> _Work order_
In the data below, how many lines contain the string "Cutlery"? Reply with the number only.

> _Dataset records_

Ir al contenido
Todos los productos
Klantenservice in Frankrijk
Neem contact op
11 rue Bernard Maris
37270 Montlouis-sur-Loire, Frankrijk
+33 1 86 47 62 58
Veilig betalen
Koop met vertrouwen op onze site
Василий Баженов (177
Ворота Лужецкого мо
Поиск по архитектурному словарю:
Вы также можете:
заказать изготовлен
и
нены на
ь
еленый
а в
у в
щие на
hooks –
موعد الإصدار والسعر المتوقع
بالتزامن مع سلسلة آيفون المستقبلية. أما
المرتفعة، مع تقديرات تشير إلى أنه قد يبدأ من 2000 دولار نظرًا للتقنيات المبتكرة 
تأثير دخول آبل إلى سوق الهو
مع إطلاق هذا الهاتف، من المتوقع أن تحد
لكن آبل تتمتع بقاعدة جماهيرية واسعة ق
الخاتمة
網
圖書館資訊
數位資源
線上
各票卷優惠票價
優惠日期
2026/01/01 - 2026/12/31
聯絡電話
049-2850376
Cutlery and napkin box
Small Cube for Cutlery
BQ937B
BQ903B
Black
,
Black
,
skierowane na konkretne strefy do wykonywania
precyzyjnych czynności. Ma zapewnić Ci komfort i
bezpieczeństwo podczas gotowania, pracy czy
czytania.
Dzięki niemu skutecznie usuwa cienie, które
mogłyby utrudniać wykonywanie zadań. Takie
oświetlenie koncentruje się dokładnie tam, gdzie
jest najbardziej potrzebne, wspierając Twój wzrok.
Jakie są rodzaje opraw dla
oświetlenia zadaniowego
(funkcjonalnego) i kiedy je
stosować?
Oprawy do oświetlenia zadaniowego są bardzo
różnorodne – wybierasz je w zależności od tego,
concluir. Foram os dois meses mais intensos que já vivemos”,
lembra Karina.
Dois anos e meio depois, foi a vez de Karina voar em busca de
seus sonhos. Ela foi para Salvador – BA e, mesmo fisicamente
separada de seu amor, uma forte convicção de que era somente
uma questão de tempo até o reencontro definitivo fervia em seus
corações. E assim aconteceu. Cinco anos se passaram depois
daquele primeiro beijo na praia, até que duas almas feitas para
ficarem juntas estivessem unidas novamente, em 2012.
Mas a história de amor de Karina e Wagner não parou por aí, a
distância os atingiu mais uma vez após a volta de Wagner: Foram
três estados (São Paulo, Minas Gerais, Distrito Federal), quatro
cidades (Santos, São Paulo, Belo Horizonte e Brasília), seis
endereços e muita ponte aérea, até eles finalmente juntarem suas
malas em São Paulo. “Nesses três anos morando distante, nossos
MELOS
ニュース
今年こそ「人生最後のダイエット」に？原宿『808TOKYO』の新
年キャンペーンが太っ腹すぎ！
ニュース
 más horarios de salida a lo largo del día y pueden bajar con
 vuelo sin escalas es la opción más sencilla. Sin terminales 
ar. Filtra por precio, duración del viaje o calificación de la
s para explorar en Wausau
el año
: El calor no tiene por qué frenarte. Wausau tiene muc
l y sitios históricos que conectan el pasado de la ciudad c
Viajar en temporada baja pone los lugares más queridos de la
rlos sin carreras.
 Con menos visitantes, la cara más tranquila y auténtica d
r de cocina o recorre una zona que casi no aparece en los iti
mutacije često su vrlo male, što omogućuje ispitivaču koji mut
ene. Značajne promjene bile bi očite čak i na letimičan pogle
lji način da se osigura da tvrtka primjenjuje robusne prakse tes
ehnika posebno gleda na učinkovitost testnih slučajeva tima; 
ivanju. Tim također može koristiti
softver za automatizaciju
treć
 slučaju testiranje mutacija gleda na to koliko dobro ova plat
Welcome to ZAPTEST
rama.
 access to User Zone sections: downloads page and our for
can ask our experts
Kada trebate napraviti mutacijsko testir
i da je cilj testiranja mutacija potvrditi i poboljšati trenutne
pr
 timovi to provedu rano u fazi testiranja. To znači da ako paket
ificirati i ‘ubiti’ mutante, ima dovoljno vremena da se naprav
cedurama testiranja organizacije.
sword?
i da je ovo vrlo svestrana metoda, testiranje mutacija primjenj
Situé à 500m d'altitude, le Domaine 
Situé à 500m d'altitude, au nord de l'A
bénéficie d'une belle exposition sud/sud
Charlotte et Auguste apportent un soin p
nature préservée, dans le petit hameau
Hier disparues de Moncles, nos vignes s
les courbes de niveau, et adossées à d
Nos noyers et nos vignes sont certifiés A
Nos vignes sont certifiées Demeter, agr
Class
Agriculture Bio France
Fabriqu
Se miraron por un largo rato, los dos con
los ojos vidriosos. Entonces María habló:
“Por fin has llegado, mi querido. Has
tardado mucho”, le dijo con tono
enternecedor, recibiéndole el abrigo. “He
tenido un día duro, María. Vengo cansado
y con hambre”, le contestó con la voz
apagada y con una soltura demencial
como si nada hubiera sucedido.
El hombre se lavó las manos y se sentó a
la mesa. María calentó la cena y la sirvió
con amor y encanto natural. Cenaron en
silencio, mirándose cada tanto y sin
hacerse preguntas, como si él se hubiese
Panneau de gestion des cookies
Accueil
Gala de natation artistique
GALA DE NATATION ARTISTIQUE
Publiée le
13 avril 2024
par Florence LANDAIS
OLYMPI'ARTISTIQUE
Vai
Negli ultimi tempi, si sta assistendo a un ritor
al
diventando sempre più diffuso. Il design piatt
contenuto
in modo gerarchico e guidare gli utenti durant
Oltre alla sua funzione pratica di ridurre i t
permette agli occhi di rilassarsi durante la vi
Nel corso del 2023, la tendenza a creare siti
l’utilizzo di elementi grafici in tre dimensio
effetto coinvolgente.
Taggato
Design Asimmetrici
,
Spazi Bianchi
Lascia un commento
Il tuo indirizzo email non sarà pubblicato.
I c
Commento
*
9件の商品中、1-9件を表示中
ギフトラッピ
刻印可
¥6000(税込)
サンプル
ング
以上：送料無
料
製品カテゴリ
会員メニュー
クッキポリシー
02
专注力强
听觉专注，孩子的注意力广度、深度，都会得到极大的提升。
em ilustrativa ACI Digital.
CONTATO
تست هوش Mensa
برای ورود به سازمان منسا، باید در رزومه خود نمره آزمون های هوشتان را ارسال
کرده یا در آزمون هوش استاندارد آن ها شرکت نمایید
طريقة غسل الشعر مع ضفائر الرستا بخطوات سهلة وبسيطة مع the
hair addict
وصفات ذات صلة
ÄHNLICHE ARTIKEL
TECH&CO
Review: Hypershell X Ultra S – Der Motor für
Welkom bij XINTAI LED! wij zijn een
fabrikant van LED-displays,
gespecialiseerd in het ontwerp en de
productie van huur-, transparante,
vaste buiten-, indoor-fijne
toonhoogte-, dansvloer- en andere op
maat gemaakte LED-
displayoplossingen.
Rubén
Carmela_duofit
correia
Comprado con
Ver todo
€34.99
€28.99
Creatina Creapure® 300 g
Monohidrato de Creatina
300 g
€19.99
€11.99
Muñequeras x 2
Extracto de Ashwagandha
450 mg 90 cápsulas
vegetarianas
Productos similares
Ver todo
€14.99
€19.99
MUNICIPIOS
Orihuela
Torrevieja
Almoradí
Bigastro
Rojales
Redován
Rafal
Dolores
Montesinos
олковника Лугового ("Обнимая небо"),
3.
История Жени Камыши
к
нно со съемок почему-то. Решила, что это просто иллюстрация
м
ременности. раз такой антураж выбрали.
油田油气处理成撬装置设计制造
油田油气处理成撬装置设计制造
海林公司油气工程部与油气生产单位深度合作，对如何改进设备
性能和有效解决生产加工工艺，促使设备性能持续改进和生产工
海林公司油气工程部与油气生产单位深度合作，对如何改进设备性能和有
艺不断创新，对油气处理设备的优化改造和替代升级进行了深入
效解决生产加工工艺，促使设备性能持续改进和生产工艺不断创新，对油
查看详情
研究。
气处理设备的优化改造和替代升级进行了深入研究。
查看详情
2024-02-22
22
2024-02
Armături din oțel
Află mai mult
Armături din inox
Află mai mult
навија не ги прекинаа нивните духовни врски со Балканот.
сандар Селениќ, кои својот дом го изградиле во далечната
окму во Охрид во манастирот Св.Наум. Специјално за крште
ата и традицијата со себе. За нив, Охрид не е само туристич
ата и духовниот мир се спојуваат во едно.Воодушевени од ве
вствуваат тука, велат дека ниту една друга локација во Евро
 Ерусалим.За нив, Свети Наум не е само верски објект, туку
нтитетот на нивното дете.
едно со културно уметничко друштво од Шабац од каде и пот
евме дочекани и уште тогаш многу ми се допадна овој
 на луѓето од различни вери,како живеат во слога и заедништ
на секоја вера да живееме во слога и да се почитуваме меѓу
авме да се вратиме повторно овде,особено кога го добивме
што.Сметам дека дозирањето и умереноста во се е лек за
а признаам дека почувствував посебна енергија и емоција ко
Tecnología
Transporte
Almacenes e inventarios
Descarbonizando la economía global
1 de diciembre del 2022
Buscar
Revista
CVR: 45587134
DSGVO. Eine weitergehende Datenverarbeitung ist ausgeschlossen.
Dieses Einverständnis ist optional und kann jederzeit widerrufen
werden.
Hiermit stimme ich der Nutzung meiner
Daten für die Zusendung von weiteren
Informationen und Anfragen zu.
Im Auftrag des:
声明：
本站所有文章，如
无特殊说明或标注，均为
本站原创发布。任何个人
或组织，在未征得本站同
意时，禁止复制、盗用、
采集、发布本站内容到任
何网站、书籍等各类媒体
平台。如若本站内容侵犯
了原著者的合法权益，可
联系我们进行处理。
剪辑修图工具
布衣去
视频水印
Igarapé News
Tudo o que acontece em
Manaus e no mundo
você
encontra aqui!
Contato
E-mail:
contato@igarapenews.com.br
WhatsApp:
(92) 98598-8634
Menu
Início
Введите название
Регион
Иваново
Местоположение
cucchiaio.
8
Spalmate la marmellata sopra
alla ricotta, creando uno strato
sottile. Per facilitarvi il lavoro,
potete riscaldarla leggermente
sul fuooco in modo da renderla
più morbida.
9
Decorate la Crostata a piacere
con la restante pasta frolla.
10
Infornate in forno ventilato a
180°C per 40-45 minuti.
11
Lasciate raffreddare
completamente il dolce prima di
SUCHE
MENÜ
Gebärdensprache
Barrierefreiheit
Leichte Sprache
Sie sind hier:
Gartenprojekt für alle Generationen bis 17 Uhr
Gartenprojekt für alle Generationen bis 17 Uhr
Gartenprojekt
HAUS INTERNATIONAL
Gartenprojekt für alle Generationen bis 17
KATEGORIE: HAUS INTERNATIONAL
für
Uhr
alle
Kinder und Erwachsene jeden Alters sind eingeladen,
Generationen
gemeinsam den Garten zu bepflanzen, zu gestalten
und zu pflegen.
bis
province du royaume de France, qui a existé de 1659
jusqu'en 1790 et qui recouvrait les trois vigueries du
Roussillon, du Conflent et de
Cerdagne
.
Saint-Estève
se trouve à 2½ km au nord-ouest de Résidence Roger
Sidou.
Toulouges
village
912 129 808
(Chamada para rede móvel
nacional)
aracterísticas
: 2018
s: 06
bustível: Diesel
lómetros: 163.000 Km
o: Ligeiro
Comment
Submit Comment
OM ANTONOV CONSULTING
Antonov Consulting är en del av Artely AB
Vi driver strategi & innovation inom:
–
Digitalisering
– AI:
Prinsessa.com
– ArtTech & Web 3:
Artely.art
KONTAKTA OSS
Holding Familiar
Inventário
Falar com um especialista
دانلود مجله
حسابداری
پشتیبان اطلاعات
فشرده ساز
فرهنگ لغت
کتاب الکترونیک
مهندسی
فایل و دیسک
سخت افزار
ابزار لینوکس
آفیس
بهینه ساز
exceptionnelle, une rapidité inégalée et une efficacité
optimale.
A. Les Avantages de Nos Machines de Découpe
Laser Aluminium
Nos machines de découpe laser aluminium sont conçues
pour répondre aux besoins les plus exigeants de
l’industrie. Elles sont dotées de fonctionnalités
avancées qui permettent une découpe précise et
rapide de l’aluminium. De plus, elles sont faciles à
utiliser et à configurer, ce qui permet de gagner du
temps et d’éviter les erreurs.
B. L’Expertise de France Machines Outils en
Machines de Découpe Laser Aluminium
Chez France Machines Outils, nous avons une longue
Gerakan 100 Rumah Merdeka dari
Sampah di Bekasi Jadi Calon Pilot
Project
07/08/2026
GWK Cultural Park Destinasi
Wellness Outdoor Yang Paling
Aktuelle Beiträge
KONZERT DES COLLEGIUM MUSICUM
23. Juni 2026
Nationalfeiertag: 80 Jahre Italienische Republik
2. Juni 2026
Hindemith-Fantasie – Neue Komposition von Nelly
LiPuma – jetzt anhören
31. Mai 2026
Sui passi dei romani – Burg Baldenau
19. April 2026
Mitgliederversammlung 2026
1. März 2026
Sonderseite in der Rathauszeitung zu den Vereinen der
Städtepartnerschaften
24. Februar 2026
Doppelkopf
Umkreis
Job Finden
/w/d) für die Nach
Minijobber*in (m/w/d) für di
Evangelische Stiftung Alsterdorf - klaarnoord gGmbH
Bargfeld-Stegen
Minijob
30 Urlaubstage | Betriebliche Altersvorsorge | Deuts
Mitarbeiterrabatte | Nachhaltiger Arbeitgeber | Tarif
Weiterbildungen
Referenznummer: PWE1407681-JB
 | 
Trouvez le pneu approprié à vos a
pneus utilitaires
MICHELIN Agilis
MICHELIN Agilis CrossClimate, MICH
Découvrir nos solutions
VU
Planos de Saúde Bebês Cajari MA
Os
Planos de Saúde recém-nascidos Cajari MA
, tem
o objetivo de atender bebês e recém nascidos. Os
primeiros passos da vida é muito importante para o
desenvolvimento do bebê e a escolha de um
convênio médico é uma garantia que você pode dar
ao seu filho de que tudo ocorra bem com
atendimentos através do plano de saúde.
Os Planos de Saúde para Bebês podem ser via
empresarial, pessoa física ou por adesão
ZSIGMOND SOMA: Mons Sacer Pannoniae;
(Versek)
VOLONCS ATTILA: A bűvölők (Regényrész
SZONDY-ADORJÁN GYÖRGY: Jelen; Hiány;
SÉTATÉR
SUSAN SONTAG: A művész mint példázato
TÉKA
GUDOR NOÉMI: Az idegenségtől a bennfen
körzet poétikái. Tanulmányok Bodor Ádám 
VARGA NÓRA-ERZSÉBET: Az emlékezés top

> _Response below_
2